Are there any details around how the round-trip and exchange of data (CPU<->GPU) is implemented in order to not be a big (partially-hidden) performance hit?

e.g. this code seems like it would entirely run on the CPU?

    print!("Enter your name: ");
    let _ = std::io::stdout().flush();
    let mut name = String::new();
    std::io::stdin().read_line(&mut name).unwrap();

But what if we concatenated a number to the string that was calculated on the GPU or if we take a number:

    print!("Enter a number: ");
    [...] // string number has to be converted to a float and sent to the GPU
    // Some calculations with that number performed on the GPU
    print!("The result is: " + &the_result.to_string()); // Number needs to be sent back to the CPU

Or maybe I am misunderstanding how this is supposed to work?

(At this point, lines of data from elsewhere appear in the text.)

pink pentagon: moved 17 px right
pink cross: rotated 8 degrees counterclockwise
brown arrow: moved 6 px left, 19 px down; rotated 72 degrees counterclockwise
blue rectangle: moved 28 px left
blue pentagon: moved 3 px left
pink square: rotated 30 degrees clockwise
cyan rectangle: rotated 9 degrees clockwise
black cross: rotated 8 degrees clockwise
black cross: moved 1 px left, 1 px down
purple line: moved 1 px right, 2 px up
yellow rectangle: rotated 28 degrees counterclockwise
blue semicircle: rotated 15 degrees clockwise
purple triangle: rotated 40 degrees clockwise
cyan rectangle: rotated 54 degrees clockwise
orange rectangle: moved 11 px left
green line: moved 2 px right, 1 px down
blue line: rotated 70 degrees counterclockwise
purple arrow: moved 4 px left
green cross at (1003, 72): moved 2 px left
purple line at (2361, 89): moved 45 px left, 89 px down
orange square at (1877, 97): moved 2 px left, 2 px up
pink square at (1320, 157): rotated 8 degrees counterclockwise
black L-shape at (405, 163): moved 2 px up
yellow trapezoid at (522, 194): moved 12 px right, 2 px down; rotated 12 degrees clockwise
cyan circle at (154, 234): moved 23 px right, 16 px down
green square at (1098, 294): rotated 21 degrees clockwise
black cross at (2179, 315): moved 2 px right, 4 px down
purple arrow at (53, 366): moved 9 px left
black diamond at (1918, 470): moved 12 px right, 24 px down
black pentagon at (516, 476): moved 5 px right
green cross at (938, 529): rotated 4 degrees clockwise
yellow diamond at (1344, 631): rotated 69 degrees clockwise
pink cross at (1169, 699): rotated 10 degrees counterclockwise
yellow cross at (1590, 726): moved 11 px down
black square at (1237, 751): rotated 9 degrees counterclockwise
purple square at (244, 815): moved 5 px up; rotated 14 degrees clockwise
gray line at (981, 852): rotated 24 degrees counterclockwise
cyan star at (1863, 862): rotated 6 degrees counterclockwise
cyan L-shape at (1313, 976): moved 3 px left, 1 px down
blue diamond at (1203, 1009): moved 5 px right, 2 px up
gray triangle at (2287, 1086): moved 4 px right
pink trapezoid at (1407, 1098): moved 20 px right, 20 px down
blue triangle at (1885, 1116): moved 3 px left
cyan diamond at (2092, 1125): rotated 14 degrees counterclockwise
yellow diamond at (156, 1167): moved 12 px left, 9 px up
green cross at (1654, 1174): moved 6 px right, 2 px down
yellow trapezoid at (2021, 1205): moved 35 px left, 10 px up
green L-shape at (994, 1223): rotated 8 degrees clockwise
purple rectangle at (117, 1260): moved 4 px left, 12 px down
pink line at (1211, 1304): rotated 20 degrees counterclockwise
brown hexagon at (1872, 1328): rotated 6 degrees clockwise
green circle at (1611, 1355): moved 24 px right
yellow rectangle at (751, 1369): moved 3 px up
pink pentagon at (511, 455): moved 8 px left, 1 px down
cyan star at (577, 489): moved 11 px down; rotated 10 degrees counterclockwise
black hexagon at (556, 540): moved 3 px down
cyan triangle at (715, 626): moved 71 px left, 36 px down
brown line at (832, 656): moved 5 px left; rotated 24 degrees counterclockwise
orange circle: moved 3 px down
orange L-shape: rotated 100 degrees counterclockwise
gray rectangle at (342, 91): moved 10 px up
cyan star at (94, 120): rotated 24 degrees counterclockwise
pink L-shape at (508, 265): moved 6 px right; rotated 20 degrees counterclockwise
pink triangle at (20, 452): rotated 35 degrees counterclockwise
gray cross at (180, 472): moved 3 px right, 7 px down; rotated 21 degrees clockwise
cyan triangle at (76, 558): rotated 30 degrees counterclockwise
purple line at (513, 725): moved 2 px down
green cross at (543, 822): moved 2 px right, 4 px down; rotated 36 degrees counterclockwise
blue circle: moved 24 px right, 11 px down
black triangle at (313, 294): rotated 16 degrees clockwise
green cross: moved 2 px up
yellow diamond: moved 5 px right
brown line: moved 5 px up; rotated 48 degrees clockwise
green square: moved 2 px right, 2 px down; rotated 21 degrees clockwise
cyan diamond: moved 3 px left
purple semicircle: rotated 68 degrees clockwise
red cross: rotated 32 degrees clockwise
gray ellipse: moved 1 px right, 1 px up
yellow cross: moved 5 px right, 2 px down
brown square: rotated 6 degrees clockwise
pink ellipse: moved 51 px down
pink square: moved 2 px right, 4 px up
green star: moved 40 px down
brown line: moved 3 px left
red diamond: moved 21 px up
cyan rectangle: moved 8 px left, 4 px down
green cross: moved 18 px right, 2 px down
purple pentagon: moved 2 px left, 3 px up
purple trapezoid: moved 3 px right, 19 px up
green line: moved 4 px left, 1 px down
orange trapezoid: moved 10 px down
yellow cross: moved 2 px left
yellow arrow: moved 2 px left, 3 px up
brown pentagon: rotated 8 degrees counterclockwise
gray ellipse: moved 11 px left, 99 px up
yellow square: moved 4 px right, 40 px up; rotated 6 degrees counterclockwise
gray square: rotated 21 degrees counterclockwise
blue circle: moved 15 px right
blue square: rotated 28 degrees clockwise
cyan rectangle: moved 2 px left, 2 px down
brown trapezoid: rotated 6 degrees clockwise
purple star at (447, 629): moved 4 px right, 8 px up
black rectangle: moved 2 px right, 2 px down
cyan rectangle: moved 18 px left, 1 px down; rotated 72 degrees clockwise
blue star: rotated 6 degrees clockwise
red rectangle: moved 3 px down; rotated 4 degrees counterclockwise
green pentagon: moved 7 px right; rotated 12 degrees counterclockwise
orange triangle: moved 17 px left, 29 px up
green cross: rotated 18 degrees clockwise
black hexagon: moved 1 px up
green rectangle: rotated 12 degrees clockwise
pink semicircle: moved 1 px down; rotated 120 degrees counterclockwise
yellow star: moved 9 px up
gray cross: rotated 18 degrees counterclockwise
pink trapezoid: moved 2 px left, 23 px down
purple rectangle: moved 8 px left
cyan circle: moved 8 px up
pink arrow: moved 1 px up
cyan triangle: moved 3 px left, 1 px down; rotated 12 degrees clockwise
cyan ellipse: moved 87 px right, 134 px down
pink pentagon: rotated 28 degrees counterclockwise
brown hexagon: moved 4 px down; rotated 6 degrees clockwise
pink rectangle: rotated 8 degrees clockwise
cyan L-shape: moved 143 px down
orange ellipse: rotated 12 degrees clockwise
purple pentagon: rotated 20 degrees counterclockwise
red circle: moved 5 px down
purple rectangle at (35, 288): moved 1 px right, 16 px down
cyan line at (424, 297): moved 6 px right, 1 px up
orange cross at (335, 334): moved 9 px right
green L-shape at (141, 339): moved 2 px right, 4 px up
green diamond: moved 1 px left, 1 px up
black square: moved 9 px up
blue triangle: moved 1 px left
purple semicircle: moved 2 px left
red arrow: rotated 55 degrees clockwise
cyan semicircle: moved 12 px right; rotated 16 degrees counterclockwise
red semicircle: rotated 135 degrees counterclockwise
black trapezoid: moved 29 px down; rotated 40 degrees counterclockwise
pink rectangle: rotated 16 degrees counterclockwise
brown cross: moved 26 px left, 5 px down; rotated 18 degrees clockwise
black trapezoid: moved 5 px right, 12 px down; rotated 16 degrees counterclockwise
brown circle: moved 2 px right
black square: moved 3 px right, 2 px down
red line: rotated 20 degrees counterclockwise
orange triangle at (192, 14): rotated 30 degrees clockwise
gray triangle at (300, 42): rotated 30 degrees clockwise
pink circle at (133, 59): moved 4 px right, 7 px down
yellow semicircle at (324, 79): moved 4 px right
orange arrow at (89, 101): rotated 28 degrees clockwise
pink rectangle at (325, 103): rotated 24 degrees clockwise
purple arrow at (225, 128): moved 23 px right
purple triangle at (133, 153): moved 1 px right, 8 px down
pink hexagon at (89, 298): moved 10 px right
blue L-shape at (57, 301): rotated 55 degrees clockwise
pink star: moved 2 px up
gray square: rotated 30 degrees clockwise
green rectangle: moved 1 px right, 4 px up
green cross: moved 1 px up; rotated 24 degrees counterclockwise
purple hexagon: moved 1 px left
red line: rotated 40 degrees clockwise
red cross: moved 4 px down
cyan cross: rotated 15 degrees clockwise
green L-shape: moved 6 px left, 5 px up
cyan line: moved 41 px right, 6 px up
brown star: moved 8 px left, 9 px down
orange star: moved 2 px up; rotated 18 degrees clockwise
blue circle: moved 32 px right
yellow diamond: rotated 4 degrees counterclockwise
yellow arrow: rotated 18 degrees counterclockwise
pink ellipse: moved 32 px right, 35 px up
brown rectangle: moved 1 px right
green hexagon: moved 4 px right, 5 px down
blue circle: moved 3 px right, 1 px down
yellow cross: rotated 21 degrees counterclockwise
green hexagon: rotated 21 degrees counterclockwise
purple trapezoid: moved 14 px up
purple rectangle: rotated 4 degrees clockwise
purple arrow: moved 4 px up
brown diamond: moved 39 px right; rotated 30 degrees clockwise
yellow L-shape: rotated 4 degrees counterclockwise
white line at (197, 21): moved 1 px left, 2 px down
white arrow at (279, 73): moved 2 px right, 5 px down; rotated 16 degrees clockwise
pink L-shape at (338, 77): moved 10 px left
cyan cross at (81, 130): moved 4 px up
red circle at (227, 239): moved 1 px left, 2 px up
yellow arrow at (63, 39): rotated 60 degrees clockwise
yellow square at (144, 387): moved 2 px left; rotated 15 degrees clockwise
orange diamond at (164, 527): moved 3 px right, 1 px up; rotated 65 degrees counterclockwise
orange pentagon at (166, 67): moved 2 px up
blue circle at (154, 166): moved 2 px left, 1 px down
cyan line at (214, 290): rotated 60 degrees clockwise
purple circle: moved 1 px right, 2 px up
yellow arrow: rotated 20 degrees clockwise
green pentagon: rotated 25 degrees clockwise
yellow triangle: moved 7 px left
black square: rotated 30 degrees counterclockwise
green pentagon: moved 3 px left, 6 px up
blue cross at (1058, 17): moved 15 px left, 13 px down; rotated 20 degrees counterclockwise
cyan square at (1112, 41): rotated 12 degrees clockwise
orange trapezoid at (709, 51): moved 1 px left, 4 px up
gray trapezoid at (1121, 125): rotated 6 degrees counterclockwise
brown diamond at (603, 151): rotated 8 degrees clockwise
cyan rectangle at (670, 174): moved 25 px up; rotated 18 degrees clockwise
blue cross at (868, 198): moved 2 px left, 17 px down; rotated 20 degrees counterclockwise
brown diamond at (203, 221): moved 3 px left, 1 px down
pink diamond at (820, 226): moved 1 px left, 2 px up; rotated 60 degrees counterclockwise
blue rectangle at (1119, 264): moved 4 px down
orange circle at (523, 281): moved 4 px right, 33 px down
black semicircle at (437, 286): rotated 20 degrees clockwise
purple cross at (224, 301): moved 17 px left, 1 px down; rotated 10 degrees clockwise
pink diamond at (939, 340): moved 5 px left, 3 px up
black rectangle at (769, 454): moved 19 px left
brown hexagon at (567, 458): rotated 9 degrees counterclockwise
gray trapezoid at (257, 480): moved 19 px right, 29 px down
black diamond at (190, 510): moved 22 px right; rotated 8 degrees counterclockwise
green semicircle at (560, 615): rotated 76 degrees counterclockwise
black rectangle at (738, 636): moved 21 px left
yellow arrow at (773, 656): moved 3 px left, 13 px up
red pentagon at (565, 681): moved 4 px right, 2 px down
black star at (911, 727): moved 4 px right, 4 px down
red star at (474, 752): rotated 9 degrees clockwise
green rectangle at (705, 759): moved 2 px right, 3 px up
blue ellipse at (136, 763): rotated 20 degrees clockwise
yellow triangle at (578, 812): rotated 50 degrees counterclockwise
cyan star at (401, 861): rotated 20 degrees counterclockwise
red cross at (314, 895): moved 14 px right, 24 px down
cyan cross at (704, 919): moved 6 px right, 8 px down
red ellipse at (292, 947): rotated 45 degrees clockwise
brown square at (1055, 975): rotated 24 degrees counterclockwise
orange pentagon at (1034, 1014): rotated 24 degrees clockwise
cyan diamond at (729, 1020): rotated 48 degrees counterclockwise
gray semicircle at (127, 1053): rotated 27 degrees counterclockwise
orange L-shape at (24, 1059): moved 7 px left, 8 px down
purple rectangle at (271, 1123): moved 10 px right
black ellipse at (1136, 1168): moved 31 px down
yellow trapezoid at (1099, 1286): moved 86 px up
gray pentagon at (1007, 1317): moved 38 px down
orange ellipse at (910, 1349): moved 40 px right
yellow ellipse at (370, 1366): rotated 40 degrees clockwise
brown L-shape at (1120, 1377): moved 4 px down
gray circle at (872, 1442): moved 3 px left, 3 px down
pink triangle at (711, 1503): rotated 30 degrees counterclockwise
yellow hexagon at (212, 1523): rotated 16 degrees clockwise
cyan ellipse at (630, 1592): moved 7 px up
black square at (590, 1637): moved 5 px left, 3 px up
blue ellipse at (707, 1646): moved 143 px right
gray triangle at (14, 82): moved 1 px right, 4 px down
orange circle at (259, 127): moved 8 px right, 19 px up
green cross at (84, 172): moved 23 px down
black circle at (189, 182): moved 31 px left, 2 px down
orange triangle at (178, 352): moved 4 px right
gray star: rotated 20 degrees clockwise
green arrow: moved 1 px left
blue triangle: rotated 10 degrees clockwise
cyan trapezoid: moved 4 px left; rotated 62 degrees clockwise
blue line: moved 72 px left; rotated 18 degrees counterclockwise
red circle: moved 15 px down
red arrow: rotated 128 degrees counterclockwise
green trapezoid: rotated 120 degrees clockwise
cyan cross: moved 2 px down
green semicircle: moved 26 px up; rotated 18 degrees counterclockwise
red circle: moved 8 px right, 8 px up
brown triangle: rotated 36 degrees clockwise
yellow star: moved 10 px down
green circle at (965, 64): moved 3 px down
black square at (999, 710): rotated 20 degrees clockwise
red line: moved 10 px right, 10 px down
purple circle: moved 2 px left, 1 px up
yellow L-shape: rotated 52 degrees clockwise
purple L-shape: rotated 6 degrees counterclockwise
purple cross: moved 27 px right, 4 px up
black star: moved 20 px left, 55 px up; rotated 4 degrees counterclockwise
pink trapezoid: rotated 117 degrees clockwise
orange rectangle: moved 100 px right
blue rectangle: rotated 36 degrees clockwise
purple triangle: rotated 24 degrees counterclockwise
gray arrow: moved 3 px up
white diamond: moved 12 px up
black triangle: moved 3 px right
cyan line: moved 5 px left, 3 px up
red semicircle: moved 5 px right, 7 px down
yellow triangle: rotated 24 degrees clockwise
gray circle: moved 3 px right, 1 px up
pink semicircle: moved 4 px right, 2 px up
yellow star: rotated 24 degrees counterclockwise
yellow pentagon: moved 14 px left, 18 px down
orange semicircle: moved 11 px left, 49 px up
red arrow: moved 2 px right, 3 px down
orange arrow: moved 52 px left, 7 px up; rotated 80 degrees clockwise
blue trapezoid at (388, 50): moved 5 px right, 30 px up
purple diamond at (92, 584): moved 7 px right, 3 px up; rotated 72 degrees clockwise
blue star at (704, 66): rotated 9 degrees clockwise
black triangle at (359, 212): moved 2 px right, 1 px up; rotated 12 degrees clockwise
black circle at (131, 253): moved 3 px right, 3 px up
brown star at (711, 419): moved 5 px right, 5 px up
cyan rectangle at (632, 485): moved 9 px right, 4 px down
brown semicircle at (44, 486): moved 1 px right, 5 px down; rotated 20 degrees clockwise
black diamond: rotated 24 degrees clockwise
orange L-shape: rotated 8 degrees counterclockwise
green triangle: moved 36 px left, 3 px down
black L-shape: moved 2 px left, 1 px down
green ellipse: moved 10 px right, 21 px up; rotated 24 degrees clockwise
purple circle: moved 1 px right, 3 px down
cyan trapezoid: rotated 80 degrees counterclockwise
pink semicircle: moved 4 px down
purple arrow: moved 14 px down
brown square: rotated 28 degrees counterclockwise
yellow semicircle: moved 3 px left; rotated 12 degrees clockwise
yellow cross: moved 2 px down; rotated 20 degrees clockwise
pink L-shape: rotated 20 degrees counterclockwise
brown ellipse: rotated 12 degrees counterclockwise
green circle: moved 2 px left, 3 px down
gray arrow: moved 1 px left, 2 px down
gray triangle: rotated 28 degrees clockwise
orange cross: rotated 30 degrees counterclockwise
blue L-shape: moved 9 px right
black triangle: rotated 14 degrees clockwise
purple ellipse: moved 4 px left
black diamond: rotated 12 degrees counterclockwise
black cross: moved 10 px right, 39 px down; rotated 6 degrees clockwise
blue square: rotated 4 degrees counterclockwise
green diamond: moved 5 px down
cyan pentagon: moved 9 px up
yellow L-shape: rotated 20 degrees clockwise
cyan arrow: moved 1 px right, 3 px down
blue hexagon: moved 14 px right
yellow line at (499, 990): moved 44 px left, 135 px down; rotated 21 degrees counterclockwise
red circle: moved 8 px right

"We leverage APIs like CUDA streams to avoid blocking the GPU while the host processes requests.", so I'm guessing it would let the other GPU threads go about their lives while that one waits for the ACK from the CPU.

I once wrote a prototype async IO runtime for GLSL (https://github.com/kig/glslscript), it used a shared memory buffer and spinlocks. The GPU would write "hey do this" into the IO buffer, then go about doing other stuff until it needed the results, and spinlock to wait for the results to arrive from the CPU. I remember this being a total pain, as you need to be aware of how PCIe DMA works on some level: having your spinlock int written to doesn't mean that the rest of the memory write has finished.

Why are you assuming that this is intended to be performant, compared to code that properly segregates the CPU- and GPU-side? It seems clear to me that the latter will be a win.

  • I am not assuming it to be performant, but if you use this in earnest and the implementation is naive, you'll quickly have a bad time from all the data being copied back and forth.

    In the end, people program for GPUs not because it's more fun (it's not!), but because they can get more performance out of it for their specific task.